31 January 2025
So today I want to revisit the la vs li vs lui confusion that I am experiencing about how I’m initializing the stack pointer. Having thought that the matter was settled, I deleted the other ‘control’ instructions that I was using for comparison. Luckily for me, I jotted it all down in my previous notes, so it was there when I needed it. Here is the reconstructed version:
la sp, END_OF_RAM # initialize the stack pointer
la sp, 0x20005000 # *** debug *** for comparison
lui sp, %hi(END_OF_RAM) # initialize the stack pointer
la t0, END_OF_RAM # *** debug *** for comparison
la t0, 0x20005000 # *** debug *** for comparison
And here is what it gets crunched down to after assembly:
la sp, END_OF_RAM # initialize the stack pointer
0: 20005137 lui sp,0x20005
la sp, 0x20005000 # *** debug *** for comparison
4: 20005137 lui sp,0x20005
lui sp, %hi(END_OF_RAM) # initialize the stack pointer
8: 20005137 lui sp,0x20005
la t0, END_OF_RAM # *** debug *** for comparison
c: 200052b7 lui t0,0x20005
la t0, 0x20005000 # *** debug *** for comparison
10: 200052b7 lui t0,0x20005
So I had noticed that the first three instructions all resulted in the same instruction, 0x20005137, while the last two gave me a puzzling 0x200052b7. And in the clear light of day I see that is not the catastrophe I originally thought it was, because they are not initializing the stack pointer, but the t0 register, for a comparison.
Just to be doubly sure, I debug the code a line at a time and watch the registers in real time. Again, I spy the stack pointer holding the mysterious value 0x20002800 before any of the code is executed in this debug session.
The first instruction does what I want, which, in this particular instance was what I told it to do. The second instruction also seems to work properly, but since there was no net observable change of state, I might want to introduce intentional intermediate values just to make sure that the correct value is really being re-written to the stack pointer. The third instruction follows the pattern, leaving sp standing at 0x20005000.

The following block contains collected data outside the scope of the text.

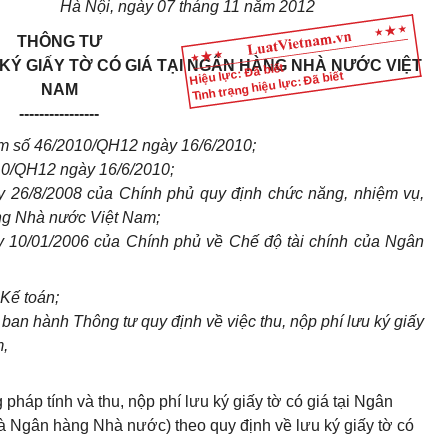
Hà Nội, ngày 07 tháng 11 năm 2012
THÔNG TƯ
 KÝ GIẤY TỜ CÓ GIÁ TẠI NGÂN HÀNG NHÀ NƯỚC VIỆT
Hiệu lực: Đã biết
Tình trạng hiệu lực: Đã biết
NAM
----------------
m số 46/2010/QH12 ngày 16/6/2010;
010/QH12 ngày 16/6/2010;
 26/8/2008 của Chính phủ quy định chức năng, nhiệm vụ,
ng Nhà nước Việt Nam;
 10/01/2006 của Chính phủ về Chế độ tài chính của Ngân
 Kế toán;
n hành Thông tư quy định về việc thu, nộp phí lưu ký giấy
m,
háp tính và thu, nộp phí lưu ký giấy tờ có giá tại Ngân
à Ngân hàng Nhà nước) theo quy định về lưu ký giấy tờ có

The fourth instruction sets t0 to decimal value 536891392, which translates to 0x20005000, so that’s good. The fifth and final instruction does the same.
So the only mystery remaining is why I forgot that I had intentionally introduced a wrinkle into the testing methodology without following up on it correctly. It helps to write things down.
All this work to understand how to succinctly initialize the stack pointer when I’m not even using it yet. That, I think, is about to change.
Now I can get on to the important business of creating not one but two fake reset buttons for the development board of a chip that has no external reset signal available.
So the plan is to use an external interrupt line to trigger a routine that initiates a self-reset of the chip. So I will start at the very end and write a short routine that resets the chip and then call it when the user types a particular key on the console. And to do that, I need to modify the present code to wait for a character to arrive from the USART, echo it and then check if the reset key has been pressed and jump to the reset routine if it has. It would also be nice if the LED continued to blink, if not all by itself then perhaps every time a character was received.
Right now the USART initialization code spits out a single ‘!’ character to show that the thing is working.
I have just discovered that the GNU assembler treats ‘//’ as the single-line comment pattern, in addition to ‘#’. The old-school /* comment */ format is also supported. I only saw this because MRS2, which evolved from Eclipse, will append ‘// ‘ (including a space) on selected lines of code then you press the command+/ keys, similar to control+/ on other OSes.
So I will create a function that toggles the LED, so that I don’t have to keep track of two peripheral pointers at once.
The first function is always the most interesting. I vaguely remember how to do this in RISC-V assembly. First you decrement the stack pointer by how many bytes of memory your function will need, then preserve any registers that you need to preserve for the caller, if any. Then you do whatever is appropriate for the function to do and then back out the way you came in: ‘pop’ any preserved values off the stack and then return the stack pointer to its original value.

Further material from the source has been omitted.